Los primeros son una especie de aprendices de brujo sin ideología propia que se venden en el mercado al mejor postor. Son nigromantes, una clase de alquimistas que trabajan en la oscuridad y se dicen dueños de pócimas y brebajes secretos (ahora se llaman “algoritmos”) cuya composición solo ellos conocen y que aseguran al cliente victorias políticas sin cuento. Su especialidad es desentrañar las encuestas con las mismas artes adivinatorias que empleaban los antiguos augures con las vísceras de animales previamente sacrificados.  Actúan como ventrílocuos: eligen un candidato a líder, ambicioso por naturaleza, e introducen las manos en su interior para que el muñeco, que por sí solo sería totalmente mudo e inanimado, adquiera vida, actúe y hable a través de los sonidos que salen del vientre de su mentor.

Algunos, como los entrenadores de fútbol, viven con las maletas hechas: Badalona, Mérida, Madrid. Otros, de siglas marinas, han pasado de practicar sus sortilegios con personajes con mostacho a hacerlo con jóvenes lideresas cuya osadía es solo pareja a su estulticia.  Cuando las marionetas pierden su pintura o el pueblo se aburre de ellos, los brujos los arrojan al cajón de los juguetes rotos, hacen las maletas y buscan un nuevo muñeco al que dar vida con el que puedan seguir ejercitando su “Opus nigrum”. Los políticos, huérfanos de todo auxilio, emprenden entonces un largo, azaroso y casi nunca exitoso camino de vuelta a la cumbre. Pero nunca segundas partes fueron buenas.

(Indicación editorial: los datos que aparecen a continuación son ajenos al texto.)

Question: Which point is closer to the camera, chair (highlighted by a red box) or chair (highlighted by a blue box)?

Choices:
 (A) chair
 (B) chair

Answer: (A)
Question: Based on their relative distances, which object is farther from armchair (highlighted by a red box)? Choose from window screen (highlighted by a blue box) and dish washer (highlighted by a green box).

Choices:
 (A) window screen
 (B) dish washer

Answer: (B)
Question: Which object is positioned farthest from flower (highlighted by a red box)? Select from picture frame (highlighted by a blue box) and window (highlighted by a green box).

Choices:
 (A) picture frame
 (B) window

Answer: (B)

Los segundos, los llamados Community Managers, son los que controlan los arcanos de las redes sociales. Son éstas un medio de información y/o opinión que podrían ser de gran utilidad pero que, en la práctica, se limitan en la mayoría de los casos a “dar derecho de hablar a legiones de idiotas que antes hablaban solo en el bar con una copa de vino, sin dañar a la comunidad, y eran silenciados inmediatamente y ahora tienen la misma repercusión que un premio Nobel. Es la invasión de los idiotas”. Las palabras son de Umberto Eco. Pérez Reverte añadió recientemente que, debido a la posibilidad de anonimato que ofrecen, son “el caldo de cultivo perfecto para los indeseables”.

Los políticos han acabado adoptando las formas de programas como Sálvame. Los miércoles se dedican a intercambiar chafarderías, chabacanerías y chulerías -sanchistas, eclesiales o rufianescas los unos, marcialmente abascaladas o casadianas los otros- (demasiadas CH, una letra suprimida del abecedario) en el teatrillo de la carrera de San Jerónimo. Con razón el genial Forges llamaba al lugar el “Hemicisco”.

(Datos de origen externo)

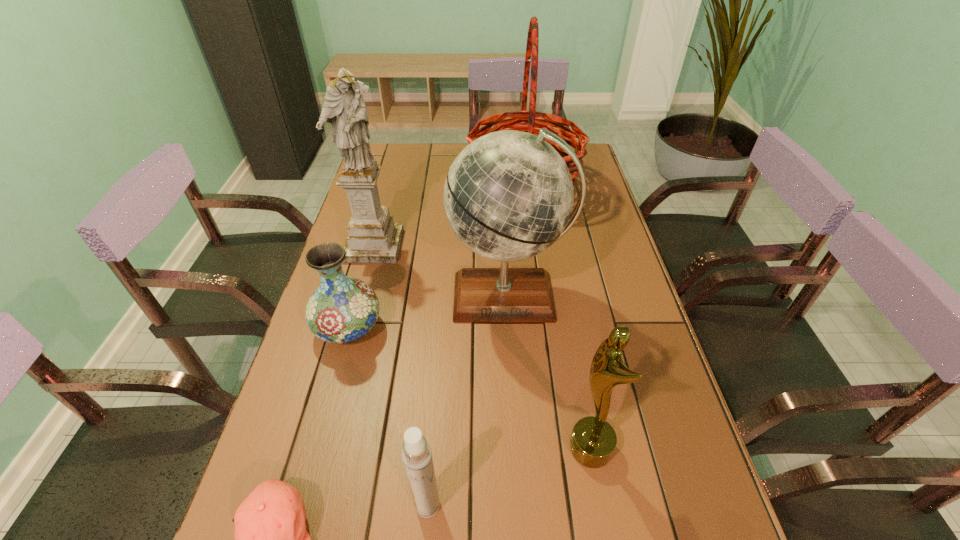 Find the location of a particular element. The width and height of the screenshot is (960, 540). basket is located at coordinates (533, 124).

I want to click on sculpture, so click(x=373, y=237).

Locate an element on the screen. globe is located at coordinates click(508, 196).

Find the location of `award`. award is located at coordinates (593, 440).

The width and height of the screenshot is (960, 540). Find the location of `the fourth shortest object`. the fourth shortest object is located at coordinates (593, 440).

This screenshot has height=540, width=960. I want to click on aerosol can, so click(x=417, y=457).

Locate an element on the screen. This screenshot has height=540, width=960. vase is located at coordinates [342, 309].

I want to click on vacant space located 0.350m on the handle side of the basket, so click(x=369, y=187).

Find the location of a particular element. Image resolution: width=960 pixels, height=540 pixels. vacant space situated 0.130m on the handle side of the basket is located at coordinates (430, 187).

Locate an element on the screen. free space located on the handle side of the basket is located at coordinates (394, 187). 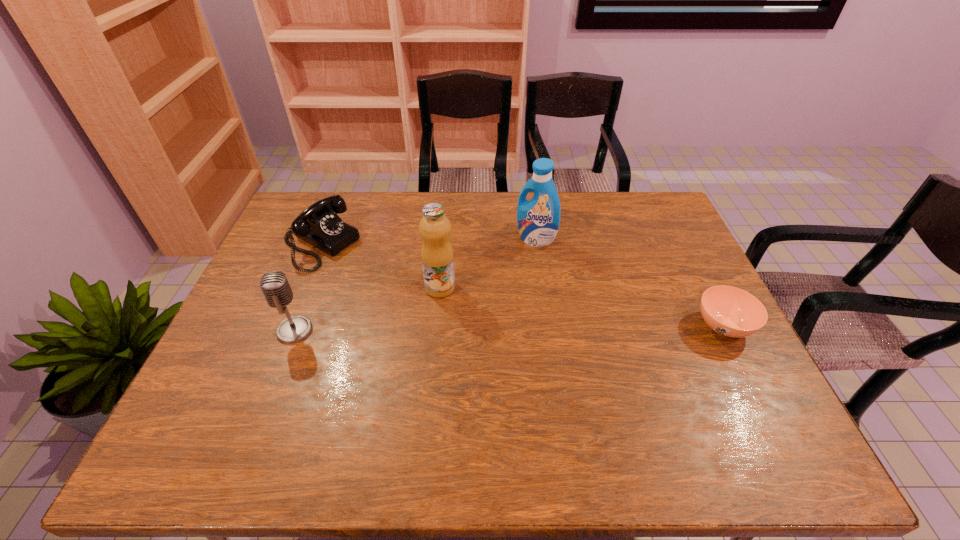 Identify the location of free space between the fruit juice and the shortest object. Image resolution: width=960 pixels, height=540 pixels. (582, 307).

The width and height of the screenshot is (960, 540). Identify the location of free space that is in between the third shortest object and the telephone. (307, 288).

Find the location of a particular element. The height and width of the screenshot is (540, 960). vacant region between the microphone and the fruit juice is located at coordinates (368, 309).

This screenshot has width=960, height=540. I want to click on vacant space in between the fourth object from left to right and the third farthest object, so click(488, 264).

In order to click on free space that is in between the detergent and the rightmost object in this screenshot , I will do `click(630, 282)`.

Locate an element on the screen. empty location between the third object from right to left and the fourth object from left to right is located at coordinates (488, 264).

Locate an element on the screen. free space between the soup bowl and the second object from right to left is located at coordinates (630, 282).

The width and height of the screenshot is (960, 540). Identify the location of free spot between the third farthest object and the third shortest object. (x=368, y=309).

The image size is (960, 540). Find the location of `free space between the third shortest object and the third object from left to right`. free space between the third shortest object and the third object from left to right is located at coordinates (368, 309).

At what (x,y) coordinates should I click in order to perform the action: click on object that is the fourth closest to the microphone. Please return your answer as a coordinate pair (x, y). Looking at the image, I should click on (732, 312). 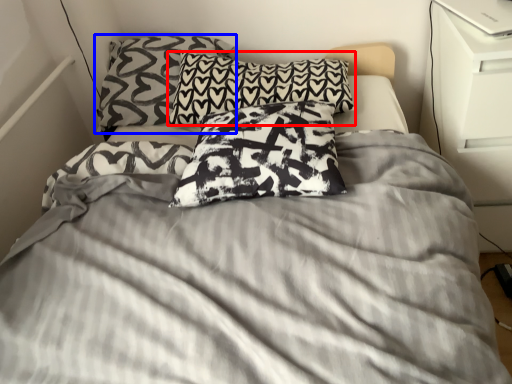 Question: Which object is further to the camera taking this photo, pillow (highlighted by a red box) or pillow (highlighted by a blue box)?

Choices:
 (A) pillow
 (B) pillow

Answer: (B) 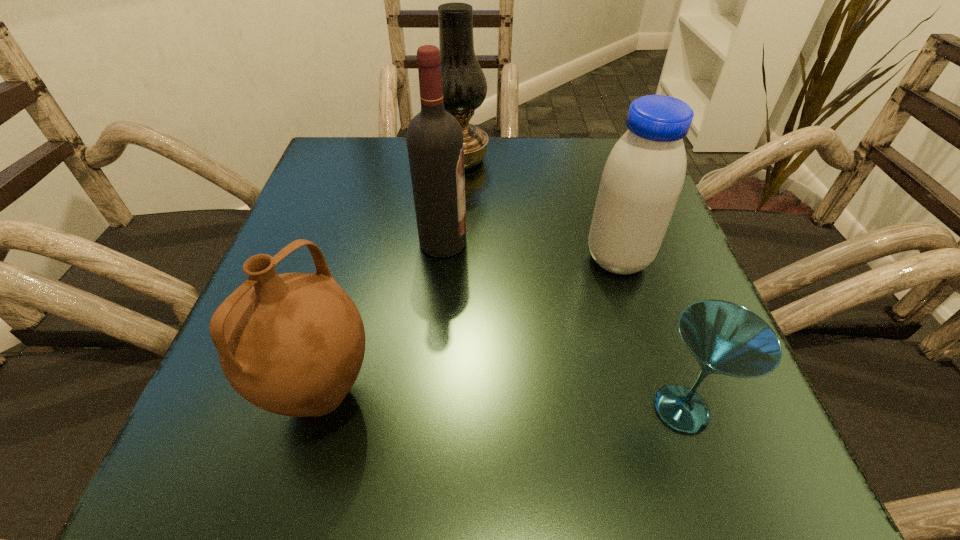 Image resolution: width=960 pixels, height=540 pixels. I want to click on wine bottle, so click(435, 144).

Image resolution: width=960 pixels, height=540 pixels. What are the coordinates of `oil lamp` in the screenshot? It's located at [x=464, y=84].

Locate an element on the screen. The width and height of the screenshot is (960, 540). soya milk is located at coordinates (643, 177).

You are a GUI agent. You are given a task and a screenshot of the screen. Output one action in this format:
    pyautogui.click(x=<x>, y=<y>)
    Task: Click on the leftmost object
    Image resolution: width=960 pixels, height=540 pixels.
    Given the screenshot: What is the action you would take?
    click(x=293, y=344)

Find the location of a particular element. The image size is (960, 540). martini is located at coordinates (725, 338).

Find the location of a particular element. The width and height of the screenshot is (960, 540). vacant space located 0.310m on the label of the wine bottle is located at coordinates (636, 242).

Locate an element on the screen. The image size is (960, 540). blank area located 0.270m on the front of the oil lamp is located at coordinates (455, 261).

Find the location of a particular element. The image size is (960, 540). free space located on the back of the soya milk is located at coordinates (602, 208).

Where is `vacant space located 0.080m on the back of the leftmost object`? The width and height of the screenshot is (960, 540). vacant space located 0.080m on the back of the leftmost object is located at coordinates (347, 306).

Where is `free space located on the back of the shortest object`? The image size is (960, 540). free space located on the back of the shortest object is located at coordinates (660, 346). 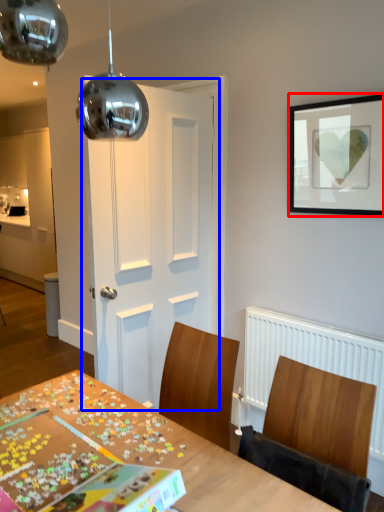 Question: Which of the following is the farthest to the observer, picture frame (highlighted by a red box) or door (highlighted by a blue box)?

Choices:
 (A) picture frame
 (B) door

Answer: (B)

Fuera de allí hablan a través de los llamados “canutazos” que son breves, simples y vacíos sloganes preparados en los oscuros gabinetes de sus Spin doctors y difundidos por sus Community managers. Siempre en un horario perfectamente estudiado para que se asegure su difusión en el siguiente telediario.

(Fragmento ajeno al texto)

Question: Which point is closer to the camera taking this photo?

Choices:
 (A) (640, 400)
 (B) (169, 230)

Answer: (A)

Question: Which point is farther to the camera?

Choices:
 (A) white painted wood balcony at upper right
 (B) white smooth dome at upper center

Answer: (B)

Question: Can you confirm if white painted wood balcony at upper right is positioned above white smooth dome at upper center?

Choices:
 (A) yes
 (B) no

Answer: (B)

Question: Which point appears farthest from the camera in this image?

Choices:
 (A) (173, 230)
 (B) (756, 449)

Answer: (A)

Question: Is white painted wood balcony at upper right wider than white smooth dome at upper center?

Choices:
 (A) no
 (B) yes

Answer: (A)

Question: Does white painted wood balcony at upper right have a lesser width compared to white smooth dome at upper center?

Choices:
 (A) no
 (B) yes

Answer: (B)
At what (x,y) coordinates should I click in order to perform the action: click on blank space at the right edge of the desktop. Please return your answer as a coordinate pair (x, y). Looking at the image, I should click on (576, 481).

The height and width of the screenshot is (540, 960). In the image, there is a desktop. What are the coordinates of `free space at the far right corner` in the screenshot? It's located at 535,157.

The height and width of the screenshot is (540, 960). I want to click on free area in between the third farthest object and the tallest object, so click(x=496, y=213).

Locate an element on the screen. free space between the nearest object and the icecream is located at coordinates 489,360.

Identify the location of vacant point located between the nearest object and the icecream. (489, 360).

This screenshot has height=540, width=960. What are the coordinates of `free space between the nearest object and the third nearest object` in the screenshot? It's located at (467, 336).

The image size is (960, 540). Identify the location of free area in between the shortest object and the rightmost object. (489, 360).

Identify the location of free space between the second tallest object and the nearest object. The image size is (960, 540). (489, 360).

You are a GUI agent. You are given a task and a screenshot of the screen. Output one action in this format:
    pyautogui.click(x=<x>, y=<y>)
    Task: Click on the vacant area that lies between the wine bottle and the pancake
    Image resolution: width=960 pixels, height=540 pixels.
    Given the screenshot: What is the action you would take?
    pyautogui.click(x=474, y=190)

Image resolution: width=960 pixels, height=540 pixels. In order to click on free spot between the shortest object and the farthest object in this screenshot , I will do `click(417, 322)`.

Pronto se completará el proceso y se incorporarán como tertulianos de pleno derecho, a tiempo completo, en los programas de telebasura.

Hace ya diez años -2010- un ministro socialista, de albo nombre, a fin de justificar su presencia en un programa de este tipo, acuñó el principio fundacional: “los políticos deben ir donde está la gente, no la gente donde están los políticos”.

Unos años después -2014- un entonces aspirante a la Presidencia del Gobierno comunicó por teléfono con el programa líder de esta modalidad de televisión para publicitar su aversión al maltrato animal y, de paso, posicionarse en contra de la fiesta de los toros. El objetivo último nada tenía que ver con sus declaraciones. Fue, en realidad, un grito: “aquí estoy; quiero ser más famoso que los famosillos que salen en ese programa…” 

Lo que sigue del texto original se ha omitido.